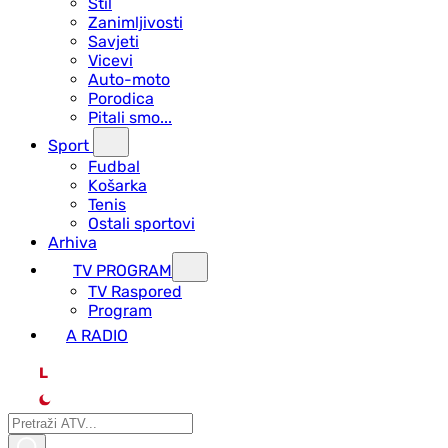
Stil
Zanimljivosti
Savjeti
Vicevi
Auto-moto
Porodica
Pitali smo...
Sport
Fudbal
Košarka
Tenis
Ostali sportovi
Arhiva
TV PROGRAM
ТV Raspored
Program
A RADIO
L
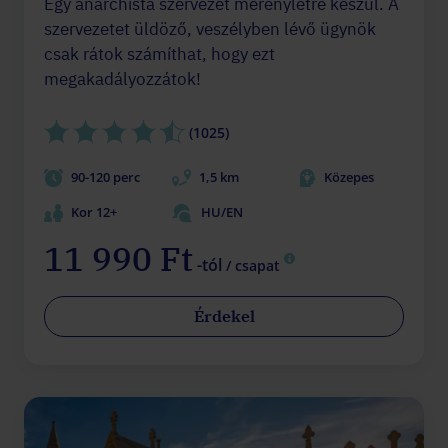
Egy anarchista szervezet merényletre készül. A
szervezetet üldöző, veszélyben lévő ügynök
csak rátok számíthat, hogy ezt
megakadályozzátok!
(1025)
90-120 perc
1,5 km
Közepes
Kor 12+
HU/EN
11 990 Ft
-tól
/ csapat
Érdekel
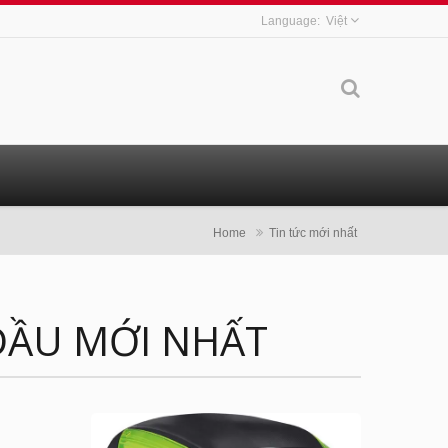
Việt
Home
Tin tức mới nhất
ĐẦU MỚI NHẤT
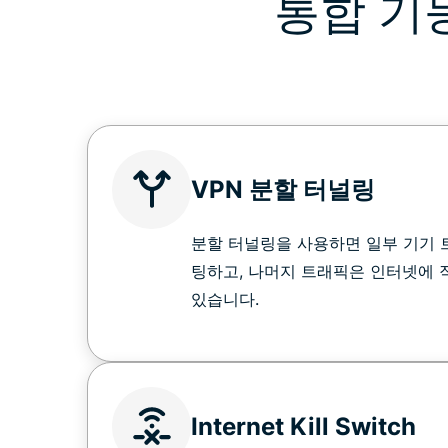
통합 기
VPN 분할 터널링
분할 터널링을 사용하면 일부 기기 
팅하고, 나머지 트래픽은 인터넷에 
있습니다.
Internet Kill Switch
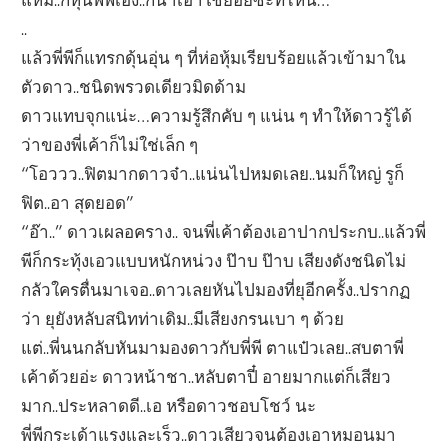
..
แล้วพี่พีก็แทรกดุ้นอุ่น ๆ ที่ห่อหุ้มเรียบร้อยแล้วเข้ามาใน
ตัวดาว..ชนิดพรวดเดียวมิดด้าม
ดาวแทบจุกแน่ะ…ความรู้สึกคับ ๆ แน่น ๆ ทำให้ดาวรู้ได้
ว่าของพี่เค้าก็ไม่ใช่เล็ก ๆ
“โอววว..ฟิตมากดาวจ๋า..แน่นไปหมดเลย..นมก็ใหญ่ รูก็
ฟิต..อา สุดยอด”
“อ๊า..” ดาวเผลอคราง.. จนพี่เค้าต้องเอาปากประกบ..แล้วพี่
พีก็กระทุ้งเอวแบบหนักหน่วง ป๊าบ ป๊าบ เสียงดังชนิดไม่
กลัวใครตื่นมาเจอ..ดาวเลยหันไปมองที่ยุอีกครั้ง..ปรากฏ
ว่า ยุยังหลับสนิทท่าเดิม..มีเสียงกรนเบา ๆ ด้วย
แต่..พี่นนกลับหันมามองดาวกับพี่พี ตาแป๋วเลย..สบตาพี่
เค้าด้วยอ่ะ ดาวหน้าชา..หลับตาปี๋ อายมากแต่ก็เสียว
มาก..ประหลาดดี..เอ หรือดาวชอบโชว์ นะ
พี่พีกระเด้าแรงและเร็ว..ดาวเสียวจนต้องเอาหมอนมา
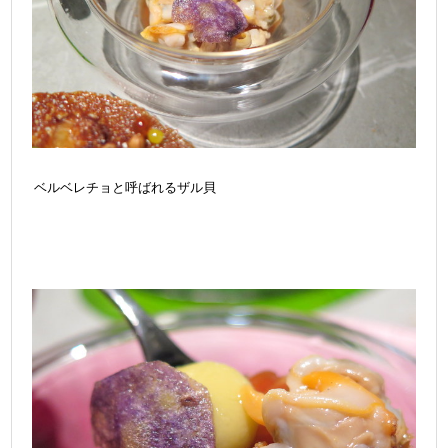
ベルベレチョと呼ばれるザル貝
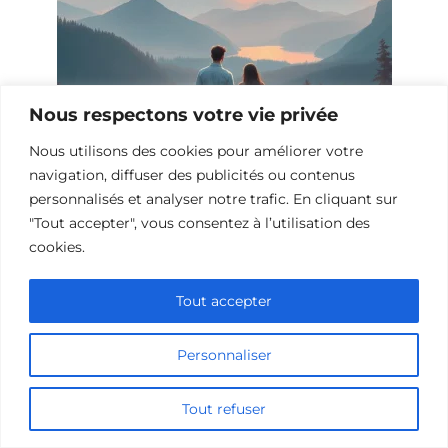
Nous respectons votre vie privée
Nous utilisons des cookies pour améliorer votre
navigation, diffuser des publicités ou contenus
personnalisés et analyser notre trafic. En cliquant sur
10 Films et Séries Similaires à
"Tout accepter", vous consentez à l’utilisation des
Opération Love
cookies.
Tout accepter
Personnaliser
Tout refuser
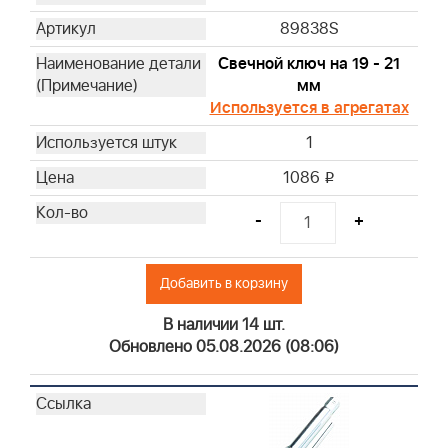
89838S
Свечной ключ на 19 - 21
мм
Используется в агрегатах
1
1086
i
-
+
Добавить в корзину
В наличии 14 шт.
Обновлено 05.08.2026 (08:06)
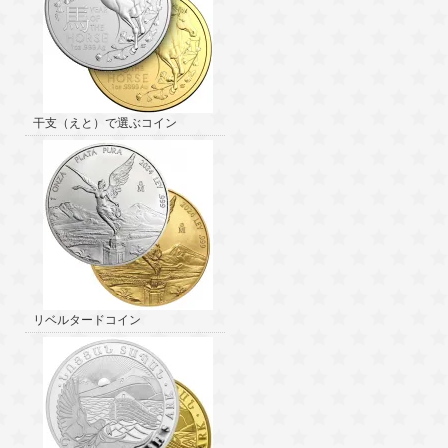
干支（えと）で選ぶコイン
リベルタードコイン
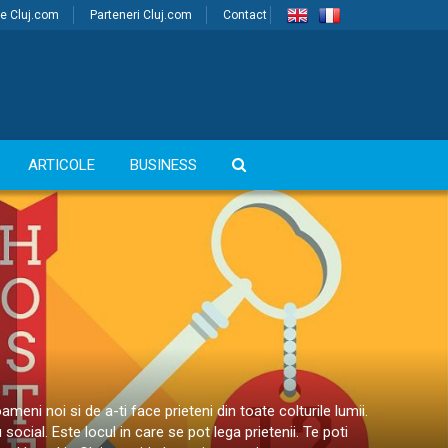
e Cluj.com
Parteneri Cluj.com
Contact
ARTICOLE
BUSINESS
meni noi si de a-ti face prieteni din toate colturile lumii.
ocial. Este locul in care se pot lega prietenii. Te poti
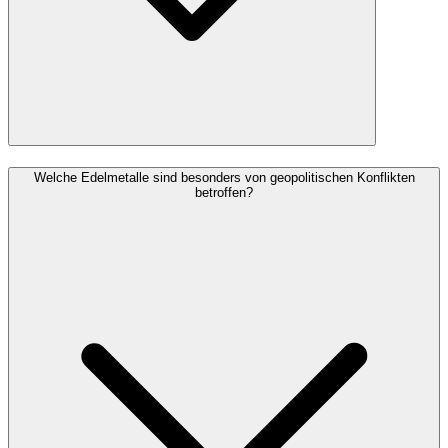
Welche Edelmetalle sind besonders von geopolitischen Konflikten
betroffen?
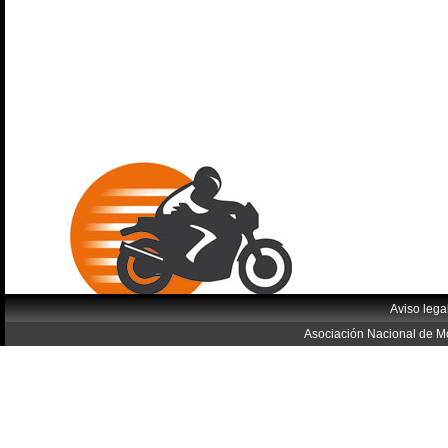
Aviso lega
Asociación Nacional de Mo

→ ACTIVITY: Copy every line above exactly; images stay out.

→ RESULT:
Stil
Zanimljivosti
Savjeti
Vicevi
Auto-moto
Porodica
Pitali smo...
Sport
Fudbal
Košarka
Tenis
Ostali sportovi
Arhiva
TV PROGRAM
ТV Raspored
Program
A RADIO
L
Egy anarchista szervezet merényletre készül. A
szervezetet üldöző, veszélyben lévő ügynök
csak rátok számíthat, hogy ezt
megakadályozzátok!
(1025)
90-120 perc
1,5 km
Közepes
Kor 12+
HU/EN
11 990 Ft
-tól
/ csapat
Érdekel
Việt
Home
Tin tức mới nhất
ĐẦU MỚI NHẤT
통합 기
VPN 분할 터널링
분할 터널링을 사용하면 일부 기기 
팅하고, 나머지 트래픽은 인터넷에 
있습니다.
Internet Kill Switch
..
แล้วพี่พีก็แทรกดุ้นอุ่น ๆ ที่ห่อหุ้มเรียบร้อยแล้วเข้ามาใน
ตัวดาว..ชนิดพรวดเดียวมิดด้าม
ดาวแทบจุกแน่ะ…ความรู้สึกคับ ๆ แน่น ๆ ทำให้ดาวรู้ได้
ว่าของพี่เค้าก็ไม่ใช่เล็ก ๆ
“โอววว..ฟิตมากดาวจ๋า..แน่นไปหมดเลย..นมก็ใหญ่ รูก็
ฟิต..อา สุดยอด”
“อ๊า..” ดาวเผลอคราง.. จนพี่เค้าต้องเอาปากประกบ..แล้วพี่
พีก็กระทุ้งเอวแบบหนักหน่วง ป๊าบ ป๊าบ เสียงดังชนิดไม่
กลัวใครตื่นมาเจอ..ดาวเลยหันไปมองที่ยุอีกครั้ง..ปรากฏ
ว่า ยุยังหลับสนิทท่าเดิม..มีเสียงกรนเบา ๆ ด้วย
แต่..พี่นนกลับหันมามองดาวกับพี่พี ตาแป๋วเลย..สบตาพี่
เค้าด้วยอ่ะ ดาวหน้าชา..หลับตาปี๋ อายมากแต่ก็เสียว
มาก..ประหลาดดี..เอ หรือดาวชอบโชว์ นะ
พี่พีกระเด้าแรงและเร็ว..ดาวเสียวจนต้องเอาหมอนมา
ベルベレチョと呼ばれるザル貝
Nous respectons votre vie privée
Nous utilisons des cookies pour améliorer votre
navigation, diffuser des publicités ou contenus
personnalisés et analyser notre trafic. En cliquant sur
10 Films et Séries Similaires à
"Tout accepter", vous consentez à l’utilisation des
Opération Love
cookies.
Tout accepter
Personnaliser
Tout refuser
89838S
Свечной ключ на 19 - 21
мм
Используется в агрегатах
1
1086
i
-
+
Добавить в корзину
В наличии 14 шт.
Обновлено 05.08.2026 (08:06)
干支（えと）で選ぶコイン
リベルタードコイン
e Cluj.com
Parteneri Cluj.com
Contact
ARTICOLE
BUSINESS
meni noi si de a-ti face prieteni din toate colturile lumii.
ocial. Este locul in care se pot lega prietenii. Te poti
Welche Edelmetalle sind besonders von geopolitischen Konflikten
betroffen?
Aviso lega
Asociación Nacional de Mo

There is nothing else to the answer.